Primary LanguageRBSD 3-Clause "New" or "Revised" LicenseBSD-3-Clause

scpca-nf

This repository holds a Nextflow workflow (scpca-nf) that is used to process 10X single-cell data as part of the Single-cell Pediatric Cancer Atlas (ScPCA) project. All dependencies for the workflow outside of the Nextflow workflow engine itself are handled automatically; setup generally requires only organizing the input files and configuring Nextflow for your computing environment. Nextflow will also handle parallelizing sample processing as allowed by your environment, minimizing total run time.
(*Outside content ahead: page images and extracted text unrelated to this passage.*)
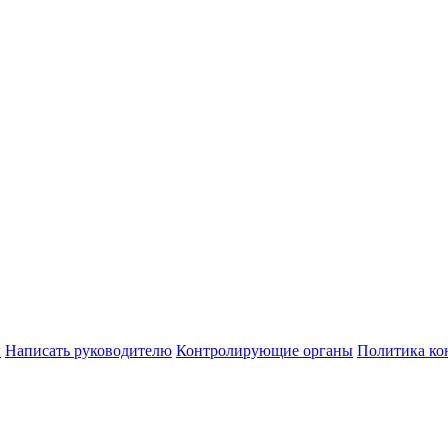
ы
Написать руководителю
Контролирующие органы
Политика ко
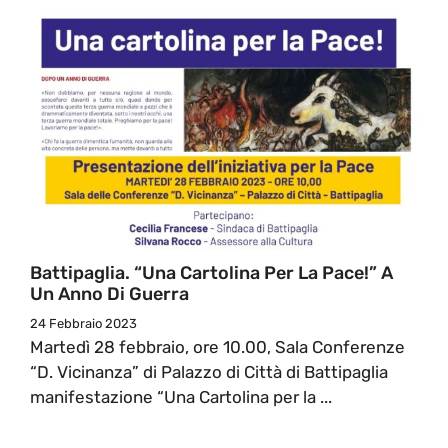
Battipaglia. “Una Cartolina Per La Pace!” A
Un Anno Di Guerra
24 Febbraio 2023
Martedì 28 febbraio, ore 10.00, Sala Conferenze
“D. Vicinanza” di Palazzo di Città di Battipaglia
manifestazione “Una Cartolina per la ...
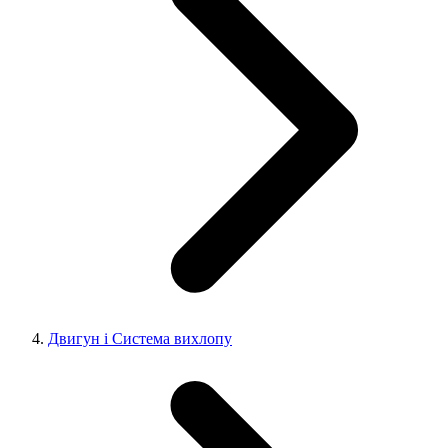
Двигун і Система вихлопу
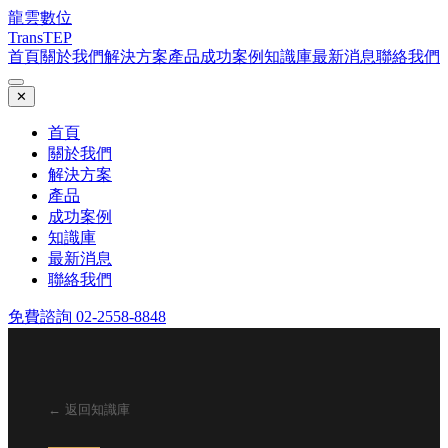
龍雲數位
TransTEP
首頁
關於我們
解決方案
產品
成功案例
知識庫
最新消息
聯絡我們
✕
首頁
關於我們
解決方案
產品
成功案例
知識庫
最新消息
聯絡我們
免費諮詢 02-2558-8848
← 返回知識庫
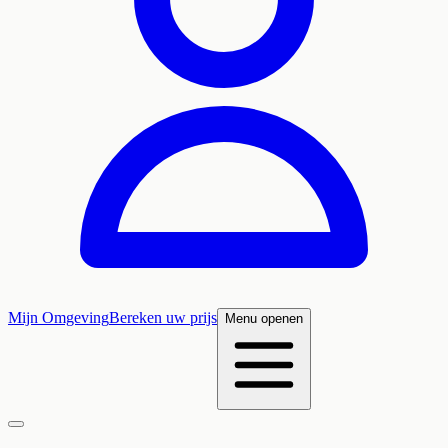
Mijn Omgeving
Bereken uw prijs
Menu openen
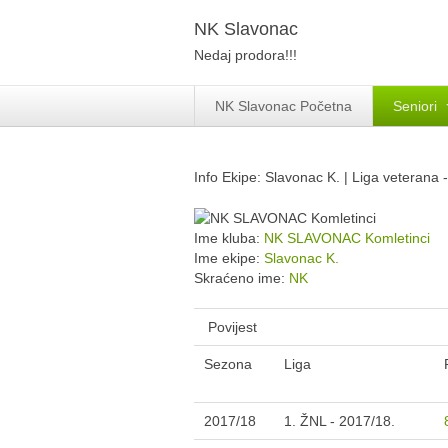
NK Slavonac
Nedaj prodora!!!
NK Slavonac Početna
Seniori
Info Ekipe: Slavonac K. | Liga veterana 
Ime kluba:
NK SLAVONAC Komletinci
Ime ekipe:
Slavonac K.
Skraćeno ime:
NK
Povijest
Sezona
Liga
2017/18
1. ŽNL - 2017/18.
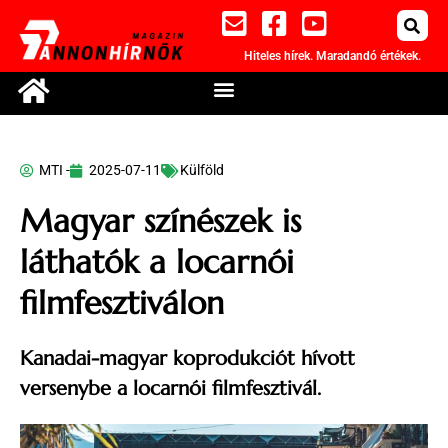
Hiteles hírek. Maradandó értékek.
MTI -
2025-07-11
Külföld
Magyar színészek is
láthatók a locarnói
filmfesztiválon
Kanadai-magyar koprodukciót hívott
versenybe a locarnói filmfesztivál.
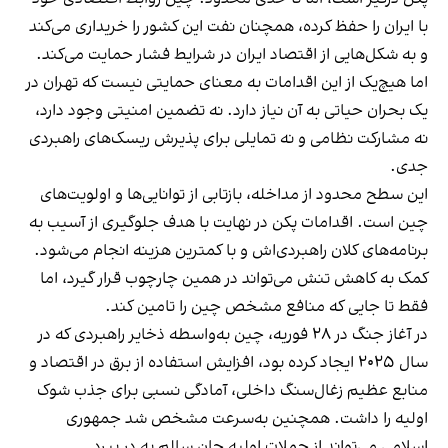
با ایران را حفظ کرده، همچنان نفت این کشور را خریداری می‌کند
و به شکل‌هایی از اقتصاد ایران در شرایط فشار حمایت می‌کند.
اما هیچ‌یک از این اقدامات به معنای حمایتی نیست که تهران در
یک بحران حیاتی به آن نیاز دارد. نه تضمین امنیتی وجود دارد،
نه مشارکت نظامی و نه تمایلی برای پذیرش ریسک‌های راهبردی
جدی.
این سطح محدود از مداخله، بازتابی از توانایی‌ها و اولویت‌های
چین است. اقدامات پکن در نهایت با هدف جلوگیری از آسیب به
برنامه‌های کلان راهبردی‌اش و با کمترین هزینه انجام می‌شود.
کمک به کاهش تنش می‌تواند در همین چارچوب قرار گیرد، اما
فقط تا جایی که منافع مشخص چین را تامین کند.
در آغاز جنگ در ۲۸ فوریه، چین به‌واسطه ذخایر راهبردی که در
سال ۲۰۲۵ ایجاد کرده بود، افزایش استفاده از برق در اقتصاد و
منابع عظیم زغال‌سنگ داخلی، آمادگی نسبی برای جذب شوک
اولیه را داشت. همچنین به‌سرعت مشخص شد جمهوری
اسلامی می‌تواند از حملات اولیه جان سالم به در ببرد.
The workflow processes fastq files from single-cell and single-nuclei RNA-seq samples using alevin-fry to create gene by cell matrices. The workflow outputs gene expression data in two formats: as SingleCellExperiment objects and as AnnData objects. Reads from samples are aligned using selective alignment, to an index with transcripts corresponding to spliced cDNA and to intronic regions, denoted by alevin-fry as splici. These matrices are filtered and additional processing is performed to calculate quality control statistics, create reduced-dimension transformations, assign cell types using both SingleR and CellAssign, and create output reports. scpca-nf can also process libraries with ADT tags (e.g., CITE-seq), multiplexed libraries (e.g., cell hashing), bulk RNA-seq, and spatial transcriptomics samples.

For more information on the contents of the output files and the processing of all modalities, please see the ScPCA Portal docs.

Overview of Workflow

Using scpca-nf to process your samples

The default configuration of the scpca-nf workflow is currently set up to process samples as part of the ScPCA portal and requires access to AWS through the Data Lab. For all other users, scpca-nf can be set up for your computing environment with a few configuration files.

Instructions for using scpca-nf

⚠️ Please note that processing single-cell and single-nuclei RNA-seq samples requires access to a high performance computing (HPC) environment with nodes that can accommodate jobs requiring up to 24 GB of RAM and 12 CPUs.

To run scpca-nf on your own samples, you will need to complete the following steps:

  1. Organize your files so that each folder contains fastq files relevant to a single sequencing run.
  2. Prepare a run metadata file with one row per library containing all information needed to process your samples.
  3. Prepare a sample metadata file with one row per sample containing any relevant metadata about each sample (e.g., diagnosis, age, sex, cell line).
  4. Set up a configuration file, including the definition of a profile, dictating where Nextflow should execute the workflow.

You may also test your configuration file using example data.

For ALSF Data Lab users, please refer to the internal instructions for how to run the workflow on our systems.